Government Fines If You Pay Ransomware Ransom

Updated 09/01/2021

Cybersecurity | Backup and Disaster Recovery

What would you do if your computers, servers, files, and data were encrypted and your last viable backups were also encrypted (it happens) or otherwise unusable? You may be tempted to pay the bad guys to get your business back up and running.

While this is tempting, it may be even more costly to do so. On October 1st, 2020, the US Treasury Department's Office of Foreign Assets Control (OFAC) released an advisory stating, "companies that facilitate ransomware payments to cyber actors on behalf of victims, including financial institutions, cyber insurance firms, and companies involved in digital forensics and incident response, not only encourage future ransomware payment demands but also may risk violating OFAC regulations.” Those that ignore the sanctions without special permission from Treasury can face fines up to $20 million.
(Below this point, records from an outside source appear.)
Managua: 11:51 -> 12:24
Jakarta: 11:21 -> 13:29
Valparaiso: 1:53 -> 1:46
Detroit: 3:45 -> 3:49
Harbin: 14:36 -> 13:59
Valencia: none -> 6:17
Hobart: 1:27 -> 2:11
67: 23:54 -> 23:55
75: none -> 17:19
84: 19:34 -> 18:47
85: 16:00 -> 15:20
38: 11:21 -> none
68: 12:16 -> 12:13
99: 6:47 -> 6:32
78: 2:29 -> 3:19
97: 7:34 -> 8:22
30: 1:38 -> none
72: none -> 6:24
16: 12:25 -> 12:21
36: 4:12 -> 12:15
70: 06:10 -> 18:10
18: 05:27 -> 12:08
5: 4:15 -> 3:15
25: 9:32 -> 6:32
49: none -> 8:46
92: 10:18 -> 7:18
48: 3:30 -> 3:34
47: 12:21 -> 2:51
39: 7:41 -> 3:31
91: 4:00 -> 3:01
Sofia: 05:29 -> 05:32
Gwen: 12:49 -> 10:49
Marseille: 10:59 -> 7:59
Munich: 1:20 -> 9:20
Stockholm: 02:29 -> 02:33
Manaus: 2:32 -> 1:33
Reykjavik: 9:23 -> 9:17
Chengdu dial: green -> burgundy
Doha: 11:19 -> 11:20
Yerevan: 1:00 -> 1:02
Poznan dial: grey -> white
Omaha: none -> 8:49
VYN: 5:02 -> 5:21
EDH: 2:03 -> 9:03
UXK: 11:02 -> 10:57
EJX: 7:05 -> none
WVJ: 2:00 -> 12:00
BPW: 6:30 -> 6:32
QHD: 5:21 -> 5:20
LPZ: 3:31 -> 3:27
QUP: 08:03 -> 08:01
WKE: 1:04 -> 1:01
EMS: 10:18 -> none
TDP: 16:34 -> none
As stated above, the advisory is meant not only for the victim of a ransomware attack but also for those negotiating on behalf of the victim. Some cyber insurance firms refuse to take on clients who have been hit by certain ransomware strains because of strict regulations. However, organizations that work quickly to notify law enforcement and complete a timely report of the incident may be given certain leniency when assessing if a fine is to be issued.

Companies at risk of becoming a target of ransomware can rest a little easier if they actively protect their data. OFAC will consider the situation on a case-by-case basis based on an organization's current security standing. "Reasonable" security standards, an effective Incident Response Plan, and an up-to-date Cybersecurity Risk Assessment will go a long way to alleviate extra hardship from regulatory bodies.

"Reasonable" security standards are guidelines that are generally accepted as an industry standard and that show an organization has exercised its duty of care to others. Ultimately, this means every organization's criteria will be different, hence the need for a risk assessment to identify where the company's data resides and where it is most vulnerable.

Following an Incident Response Plan will show regulatory bodies, such as OFAC, that the business is doing all it can to be transparent about the incident and to handle it in the best way possible. Cooperation with law enforcement will come into play when deciding if the organization is at any fault.